A mermaid swam up to her air-bubble and gave Princess Innocence a great big backpack full of jewels and artifacts and sunken treasures, burbling with joy and applauding. Innocence couldn't speak Mermaid, but she could smile while she put the backpack on and give a big friendly wave with her stinging hand.
Followed by the crooning of the mermaids, and accompanied by the octopus which prevented her from getting lost, Princess Innocence walked in her air bubble all the way back to the beach, which turned out not to be that far away on foot. She was tired and hungry and she really didn't like having scraped hands, but she was a hero! She'd saved the day! It felt amazing, even better than not being tired and hungry and scraped felt. Even though her feet were sore by the time she walked up out of the ocean, she twirled and danced with pride.
On the beach, she noticed that one family's carriage had been caught by the high tide. Its back wheels were sinking into the muck, and it was making it very hard for the grownups to pull it out so they could ride home. That wasn't Innocence's fault at all.

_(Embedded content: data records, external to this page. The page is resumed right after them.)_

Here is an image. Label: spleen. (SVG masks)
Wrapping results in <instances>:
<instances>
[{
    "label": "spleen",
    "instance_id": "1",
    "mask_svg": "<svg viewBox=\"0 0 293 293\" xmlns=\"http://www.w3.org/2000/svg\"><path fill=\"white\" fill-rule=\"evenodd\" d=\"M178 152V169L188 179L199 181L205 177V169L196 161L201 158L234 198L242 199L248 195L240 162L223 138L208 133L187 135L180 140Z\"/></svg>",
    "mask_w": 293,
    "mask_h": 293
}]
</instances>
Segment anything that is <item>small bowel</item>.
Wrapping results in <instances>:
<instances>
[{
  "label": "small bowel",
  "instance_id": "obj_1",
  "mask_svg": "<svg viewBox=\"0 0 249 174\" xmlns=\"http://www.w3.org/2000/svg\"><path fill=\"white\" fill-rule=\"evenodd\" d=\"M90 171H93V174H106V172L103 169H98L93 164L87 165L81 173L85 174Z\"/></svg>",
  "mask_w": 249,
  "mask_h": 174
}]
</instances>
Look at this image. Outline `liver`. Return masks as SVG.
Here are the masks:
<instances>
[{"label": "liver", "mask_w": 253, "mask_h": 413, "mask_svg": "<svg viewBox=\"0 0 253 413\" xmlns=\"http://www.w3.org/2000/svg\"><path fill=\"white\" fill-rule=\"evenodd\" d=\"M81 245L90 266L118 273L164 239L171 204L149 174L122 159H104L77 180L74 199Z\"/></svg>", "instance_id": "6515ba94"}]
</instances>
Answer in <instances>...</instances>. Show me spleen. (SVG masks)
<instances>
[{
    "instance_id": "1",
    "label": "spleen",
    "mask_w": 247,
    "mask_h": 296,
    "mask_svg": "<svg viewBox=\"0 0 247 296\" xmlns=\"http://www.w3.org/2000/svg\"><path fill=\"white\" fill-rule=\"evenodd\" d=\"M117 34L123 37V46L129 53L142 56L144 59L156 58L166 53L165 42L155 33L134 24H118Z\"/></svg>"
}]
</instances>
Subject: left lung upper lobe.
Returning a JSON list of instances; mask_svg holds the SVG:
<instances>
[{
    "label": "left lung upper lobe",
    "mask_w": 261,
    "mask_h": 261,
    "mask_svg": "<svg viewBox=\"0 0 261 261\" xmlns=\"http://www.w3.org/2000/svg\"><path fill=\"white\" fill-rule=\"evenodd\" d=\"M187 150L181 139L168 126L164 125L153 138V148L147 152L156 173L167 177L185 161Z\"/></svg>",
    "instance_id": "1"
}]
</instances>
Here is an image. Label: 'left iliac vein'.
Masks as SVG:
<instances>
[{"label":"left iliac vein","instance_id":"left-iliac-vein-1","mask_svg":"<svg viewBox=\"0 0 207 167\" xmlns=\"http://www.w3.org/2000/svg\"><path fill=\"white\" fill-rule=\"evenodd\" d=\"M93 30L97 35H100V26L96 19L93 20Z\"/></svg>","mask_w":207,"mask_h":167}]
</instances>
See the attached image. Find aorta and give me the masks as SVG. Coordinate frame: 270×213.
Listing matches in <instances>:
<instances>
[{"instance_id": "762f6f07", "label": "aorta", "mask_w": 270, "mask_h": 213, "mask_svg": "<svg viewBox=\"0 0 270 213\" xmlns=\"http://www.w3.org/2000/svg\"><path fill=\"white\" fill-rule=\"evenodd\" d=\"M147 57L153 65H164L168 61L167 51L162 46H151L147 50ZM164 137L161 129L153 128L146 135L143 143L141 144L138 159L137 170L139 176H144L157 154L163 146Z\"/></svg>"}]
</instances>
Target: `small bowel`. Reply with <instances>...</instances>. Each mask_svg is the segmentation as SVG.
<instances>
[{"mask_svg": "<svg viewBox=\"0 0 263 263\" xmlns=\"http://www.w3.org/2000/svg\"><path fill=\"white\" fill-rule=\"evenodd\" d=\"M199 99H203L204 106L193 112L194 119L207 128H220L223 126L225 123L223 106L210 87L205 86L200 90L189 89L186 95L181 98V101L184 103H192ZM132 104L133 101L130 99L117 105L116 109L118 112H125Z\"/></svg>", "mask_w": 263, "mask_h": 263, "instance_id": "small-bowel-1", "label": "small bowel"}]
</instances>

But she could make it better anyway.
She ran over with her water-repelling coral charm, and when she was close enough, the sand was dry and released the wheels no problem. The carriage came free with a great creak, and the family were so grateful, they offered Innocence a ride home. She was very grateful for this, since it meant she didn't have to walk any farther on her tired feet. The bag of treasure clinked as the carriage bounced along the beach and up the road to her palace.
Once she was home again, one of her adults was waiting for her there. Princess Innocence got a great big hug and a kiss on the head. "I'm so sorry!" he said. "We left in kind of a hurry and didn't realize nobody had stayed home with you. I thought the royal butler had you and he thought the royal cook was still here and everybody else was expecting your aunt but she got pulled over for a missing horseshoe and couldn't make it. We never meant to leave you alone."

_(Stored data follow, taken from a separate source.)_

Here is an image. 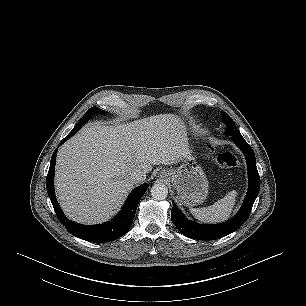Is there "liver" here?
<instances>
[{
    "label": "liver",
    "instance_id": "1",
    "mask_svg": "<svg viewBox=\"0 0 306 306\" xmlns=\"http://www.w3.org/2000/svg\"><path fill=\"white\" fill-rule=\"evenodd\" d=\"M189 152L183 122L159 114L127 124L84 127L62 145L55 186L66 216L82 224L108 220L133 188L129 175L153 165H173Z\"/></svg>",
    "mask_w": 306,
    "mask_h": 306
}]
</instances>
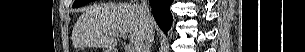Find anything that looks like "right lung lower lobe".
<instances>
[{"label": "right lung lower lobe", "mask_w": 305, "mask_h": 52, "mask_svg": "<svg viewBox=\"0 0 305 52\" xmlns=\"http://www.w3.org/2000/svg\"><path fill=\"white\" fill-rule=\"evenodd\" d=\"M173 0H150L154 19L158 26L164 33L170 29L172 22V15L170 12V5Z\"/></svg>", "instance_id": "right-lung-lower-lobe-1"}]
</instances>
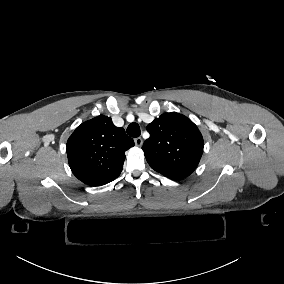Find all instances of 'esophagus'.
<instances>
[{
	"instance_id": "obj_1",
	"label": "esophagus",
	"mask_w": 284,
	"mask_h": 284,
	"mask_svg": "<svg viewBox=\"0 0 284 284\" xmlns=\"http://www.w3.org/2000/svg\"><path fill=\"white\" fill-rule=\"evenodd\" d=\"M134 142L137 147H141L143 144V140L140 137L135 138Z\"/></svg>"
}]
</instances>
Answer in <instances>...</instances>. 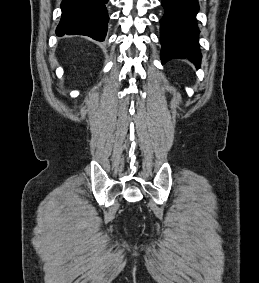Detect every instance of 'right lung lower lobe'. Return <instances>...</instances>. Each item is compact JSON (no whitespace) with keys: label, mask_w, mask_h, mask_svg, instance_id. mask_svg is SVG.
Listing matches in <instances>:
<instances>
[{"label":"right lung lower lobe","mask_w":259,"mask_h":283,"mask_svg":"<svg viewBox=\"0 0 259 283\" xmlns=\"http://www.w3.org/2000/svg\"><path fill=\"white\" fill-rule=\"evenodd\" d=\"M108 0H63L62 16L56 29L58 36L86 35L103 41L109 20L105 4Z\"/></svg>","instance_id":"98d812e1"}]
</instances>
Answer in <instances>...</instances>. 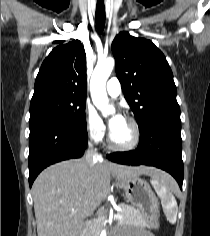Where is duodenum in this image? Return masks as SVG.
<instances>
[{"label": "duodenum", "mask_w": 210, "mask_h": 236, "mask_svg": "<svg viewBox=\"0 0 210 236\" xmlns=\"http://www.w3.org/2000/svg\"><path fill=\"white\" fill-rule=\"evenodd\" d=\"M77 236H84L83 231H81Z\"/></svg>", "instance_id": "1"}]
</instances>
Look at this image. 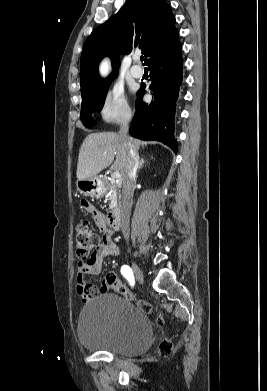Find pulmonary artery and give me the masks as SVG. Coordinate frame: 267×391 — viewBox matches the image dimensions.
<instances>
[{
  "label": "pulmonary artery",
  "instance_id": "obj_1",
  "mask_svg": "<svg viewBox=\"0 0 267 391\" xmlns=\"http://www.w3.org/2000/svg\"><path fill=\"white\" fill-rule=\"evenodd\" d=\"M134 60L137 62L139 60V56H135ZM130 72H131L132 76L135 78L142 77L143 73H144L143 69L138 65H133L130 69Z\"/></svg>",
  "mask_w": 267,
  "mask_h": 391
}]
</instances>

"I've been okay," said Innocence, generously. "And, I got to be a hero."
"Oh! I'd like to hear all about that," said the grownup, and while he fixed Princess Innocence a pot of pasta she told him of her adventures.

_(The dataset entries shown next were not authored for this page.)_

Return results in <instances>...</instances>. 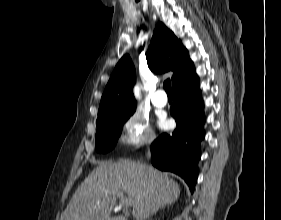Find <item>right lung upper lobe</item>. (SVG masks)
<instances>
[{"mask_svg":"<svg viewBox=\"0 0 281 220\" xmlns=\"http://www.w3.org/2000/svg\"><path fill=\"white\" fill-rule=\"evenodd\" d=\"M147 59L149 68L156 72L173 71V88L198 78L188 51L161 22L155 28ZM135 79L132 60L129 55H124L117 63L102 95L97 123L135 111L136 101L133 95Z\"/></svg>","mask_w":281,"mask_h":220,"instance_id":"right-lung-upper-lobe-1","label":"right lung upper lobe"}]
</instances>
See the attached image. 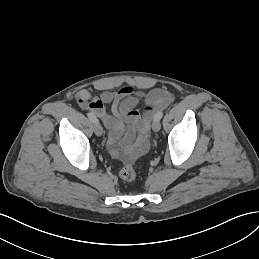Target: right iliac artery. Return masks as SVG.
<instances>
[{
	"label": "right iliac artery",
	"instance_id": "obj_1",
	"mask_svg": "<svg viewBox=\"0 0 259 259\" xmlns=\"http://www.w3.org/2000/svg\"><path fill=\"white\" fill-rule=\"evenodd\" d=\"M88 118L93 122V123H97L98 119L96 118V116L92 113H88L87 114Z\"/></svg>",
	"mask_w": 259,
	"mask_h": 259
}]
</instances>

"It sounds like you learned something important," he remarked.
"Yes," said Princess Innocence. "Nothing is ever my fault."
"- well, you already knew that," he said. "So you didn't learn it today."
"But even though nothing is ever my fault," said Princess Innocence, "I can make things better anyway, and save the day."
"Does that mean that if we replant the forest and catch your pet unicorn, you won't set it on fire again, even if a leaf hits you in the eye and it hurts and it isn't your fault that it blew into your face?" he asked.
"Yes."
"And does it mean that you will try to guess if digging in somebody's garden is probably against the rules, even without being told first and even when it is not your fault no one told you?"
"Yes."
"Does it also mean it would be okay if we brought Princess Serenity back here?" asked her grownup.
"I think it would make things better if you put her to death by hot air balloon," said Innocence. "Have you considered doing that? It would be heroic."
"I see," said her grownup. "I guess I'll ask about that again tomorrow."
"I will have the same opinions forever," Innocence assured him.
They ate their pasta together, and he put Innocence to bed, and she dreamed of the ocean and of heroism.